-------- Exercise data

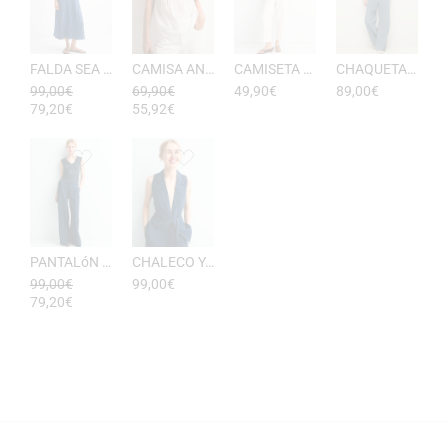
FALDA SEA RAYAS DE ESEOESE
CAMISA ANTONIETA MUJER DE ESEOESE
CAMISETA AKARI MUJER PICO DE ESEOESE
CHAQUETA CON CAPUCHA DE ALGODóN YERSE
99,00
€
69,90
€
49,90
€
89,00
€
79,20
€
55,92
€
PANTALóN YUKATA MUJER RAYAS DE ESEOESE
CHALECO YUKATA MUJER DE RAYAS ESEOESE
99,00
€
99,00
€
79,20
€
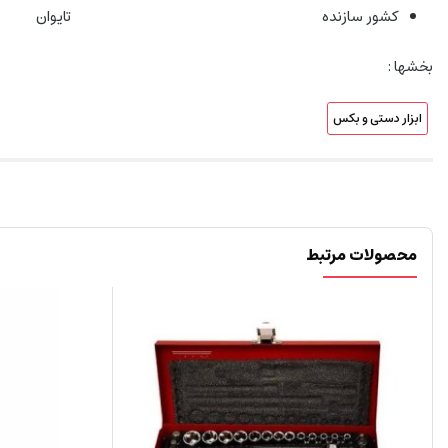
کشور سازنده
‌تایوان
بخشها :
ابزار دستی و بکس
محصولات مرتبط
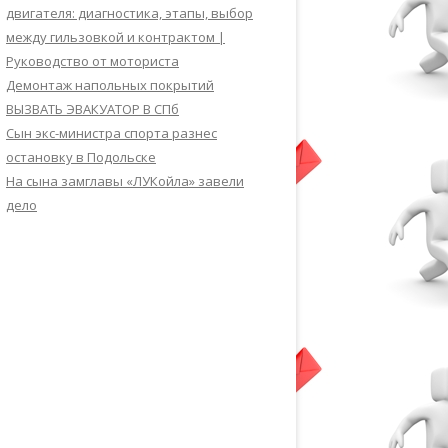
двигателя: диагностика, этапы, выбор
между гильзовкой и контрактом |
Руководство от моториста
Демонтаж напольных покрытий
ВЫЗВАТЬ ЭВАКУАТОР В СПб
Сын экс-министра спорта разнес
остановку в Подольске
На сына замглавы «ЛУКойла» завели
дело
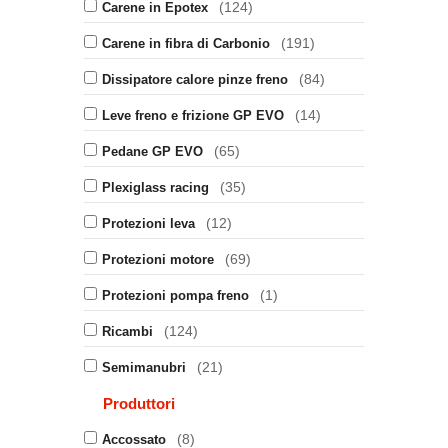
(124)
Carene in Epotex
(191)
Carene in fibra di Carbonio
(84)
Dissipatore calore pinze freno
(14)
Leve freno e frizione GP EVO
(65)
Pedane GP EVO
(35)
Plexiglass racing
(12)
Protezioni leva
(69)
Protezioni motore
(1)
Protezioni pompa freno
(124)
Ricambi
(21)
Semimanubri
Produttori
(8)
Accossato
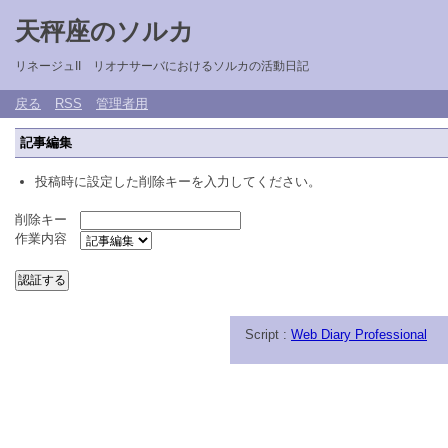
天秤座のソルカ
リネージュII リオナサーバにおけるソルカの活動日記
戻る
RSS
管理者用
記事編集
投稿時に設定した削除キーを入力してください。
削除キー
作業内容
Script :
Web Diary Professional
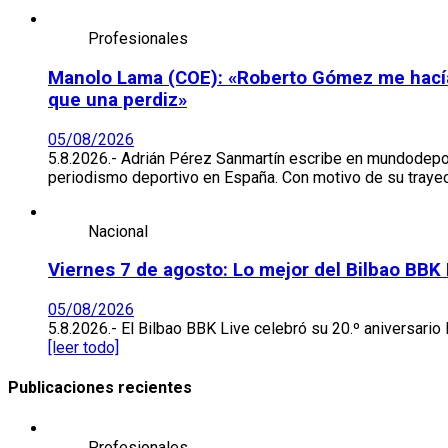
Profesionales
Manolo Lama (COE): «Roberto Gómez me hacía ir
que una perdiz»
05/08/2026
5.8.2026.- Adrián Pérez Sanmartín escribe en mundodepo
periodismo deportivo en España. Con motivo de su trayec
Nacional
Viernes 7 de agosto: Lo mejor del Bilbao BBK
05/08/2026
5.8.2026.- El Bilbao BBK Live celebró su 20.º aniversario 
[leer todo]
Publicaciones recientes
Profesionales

----------------
-------- Exercise data

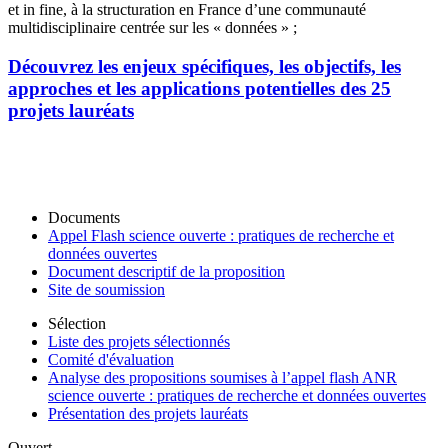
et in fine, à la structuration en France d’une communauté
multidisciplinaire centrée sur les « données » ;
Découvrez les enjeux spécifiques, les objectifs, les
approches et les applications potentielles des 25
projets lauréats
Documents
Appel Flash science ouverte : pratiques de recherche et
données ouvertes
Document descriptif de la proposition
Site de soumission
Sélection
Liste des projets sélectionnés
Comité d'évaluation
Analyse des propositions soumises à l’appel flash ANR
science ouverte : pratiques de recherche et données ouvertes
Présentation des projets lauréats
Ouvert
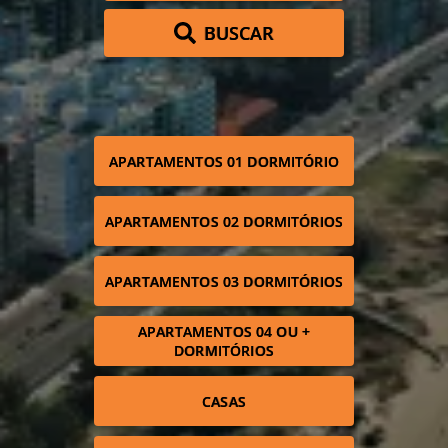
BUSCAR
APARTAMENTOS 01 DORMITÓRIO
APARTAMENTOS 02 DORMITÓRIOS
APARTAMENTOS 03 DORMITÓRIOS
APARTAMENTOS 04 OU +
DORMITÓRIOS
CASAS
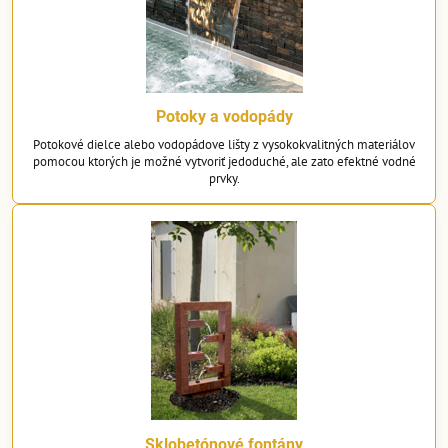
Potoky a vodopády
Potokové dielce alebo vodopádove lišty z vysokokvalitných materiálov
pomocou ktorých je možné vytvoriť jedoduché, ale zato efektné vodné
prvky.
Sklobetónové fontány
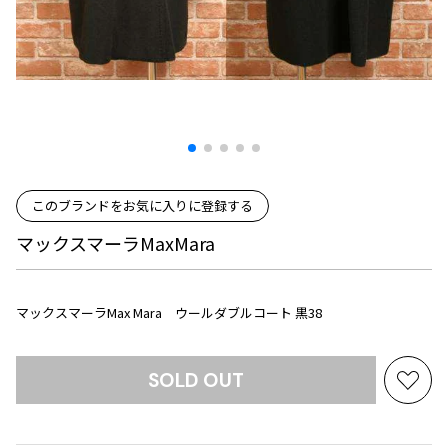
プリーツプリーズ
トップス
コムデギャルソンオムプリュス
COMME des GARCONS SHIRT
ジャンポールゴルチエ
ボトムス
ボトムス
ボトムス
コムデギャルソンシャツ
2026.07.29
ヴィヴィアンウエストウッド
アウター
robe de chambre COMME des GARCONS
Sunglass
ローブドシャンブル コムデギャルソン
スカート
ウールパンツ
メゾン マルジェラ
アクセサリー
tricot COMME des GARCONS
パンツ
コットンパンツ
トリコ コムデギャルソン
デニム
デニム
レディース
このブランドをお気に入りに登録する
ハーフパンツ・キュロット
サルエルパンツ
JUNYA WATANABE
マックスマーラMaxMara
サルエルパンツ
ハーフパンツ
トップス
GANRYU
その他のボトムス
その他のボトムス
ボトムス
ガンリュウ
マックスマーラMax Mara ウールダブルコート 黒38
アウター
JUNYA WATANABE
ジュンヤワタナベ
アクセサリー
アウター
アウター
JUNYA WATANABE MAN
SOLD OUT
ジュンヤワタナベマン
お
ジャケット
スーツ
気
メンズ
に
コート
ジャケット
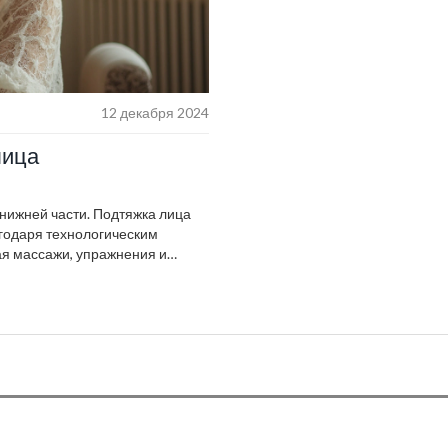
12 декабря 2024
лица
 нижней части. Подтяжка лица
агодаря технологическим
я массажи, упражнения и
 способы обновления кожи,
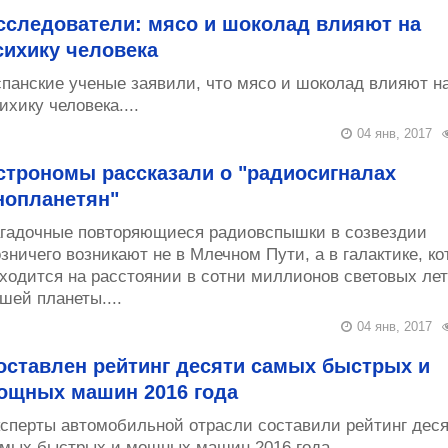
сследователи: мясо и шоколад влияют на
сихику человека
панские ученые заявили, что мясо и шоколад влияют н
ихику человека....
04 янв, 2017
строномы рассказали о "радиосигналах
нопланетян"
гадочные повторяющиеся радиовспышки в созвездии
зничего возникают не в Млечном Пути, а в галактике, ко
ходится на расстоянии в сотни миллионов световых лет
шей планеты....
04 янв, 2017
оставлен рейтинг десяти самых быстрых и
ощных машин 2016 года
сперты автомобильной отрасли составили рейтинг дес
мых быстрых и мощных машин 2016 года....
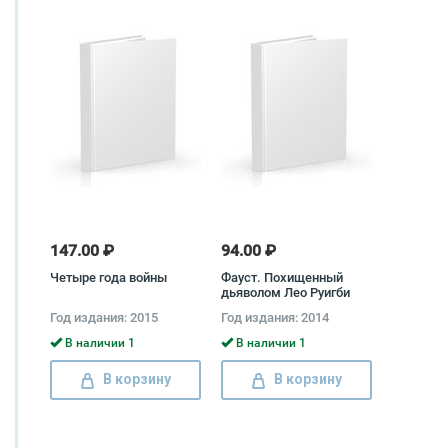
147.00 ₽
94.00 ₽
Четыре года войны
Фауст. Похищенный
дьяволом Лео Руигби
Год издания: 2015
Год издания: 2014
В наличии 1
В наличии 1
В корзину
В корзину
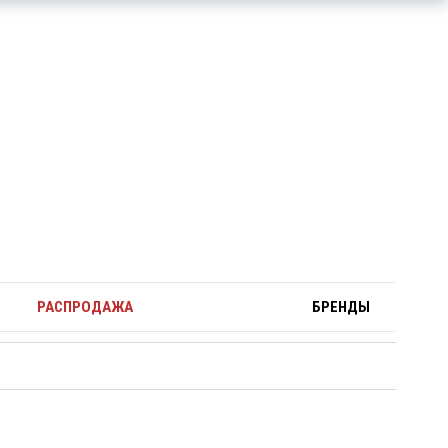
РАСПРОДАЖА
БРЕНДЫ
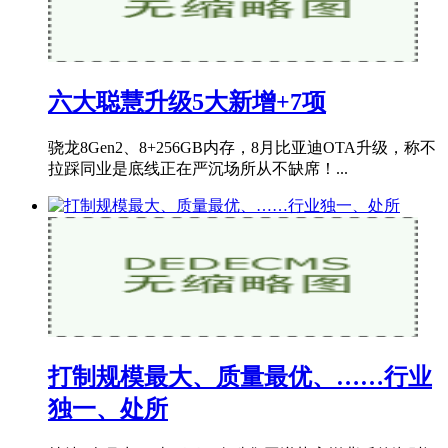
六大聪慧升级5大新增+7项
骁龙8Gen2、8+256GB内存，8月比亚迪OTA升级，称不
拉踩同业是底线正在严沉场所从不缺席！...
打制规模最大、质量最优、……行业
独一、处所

----------------
-------- Exercise data

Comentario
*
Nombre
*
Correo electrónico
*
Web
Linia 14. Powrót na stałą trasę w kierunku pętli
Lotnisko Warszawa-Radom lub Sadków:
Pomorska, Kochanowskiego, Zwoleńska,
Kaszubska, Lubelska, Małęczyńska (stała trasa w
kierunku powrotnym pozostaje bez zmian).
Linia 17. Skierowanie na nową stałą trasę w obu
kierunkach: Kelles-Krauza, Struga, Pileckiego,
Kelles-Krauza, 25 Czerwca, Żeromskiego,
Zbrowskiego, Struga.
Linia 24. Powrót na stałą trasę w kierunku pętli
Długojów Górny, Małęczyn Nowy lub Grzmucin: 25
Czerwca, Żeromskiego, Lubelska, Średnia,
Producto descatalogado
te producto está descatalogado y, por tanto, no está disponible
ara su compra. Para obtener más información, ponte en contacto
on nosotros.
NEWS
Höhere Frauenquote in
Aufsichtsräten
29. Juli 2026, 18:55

----------------

## [Work to be completed]
Above are the records; from them, give again exactly the lines from the one containing "kierunku powrotnym pozostaje bez zmian)." through the one containing "29. Juli 2026, 18:55", both included.

## [Response to the exercise]
kierunku powrotnym pozostaje bez zmian).
Linia 17. Skierowanie na nową stałą trasę w obu
kierunkach: Kelles-Krauza, Struga, Pileckiego,
Kelles-Krauza, 25 Czerwca, Żeromskiego,
Zbrowskiego, Struga.
Linia 24. Powrót na stałą trasę w kierunku pętli
Długojów Górny, Małęczyn Nowy lub Grzmucin: 25
Czerwca, Żeromskiego, Lubelska, Średnia,
Producto descatalogado
te producto está descatalogado y, por tanto, no está disponible
ara su compra. Para obtener más información, ponte en contacto
on nosotros.
NEWS
Höhere Frauenquote in
Aufsichtsräten
29. Juli 2026, 18:55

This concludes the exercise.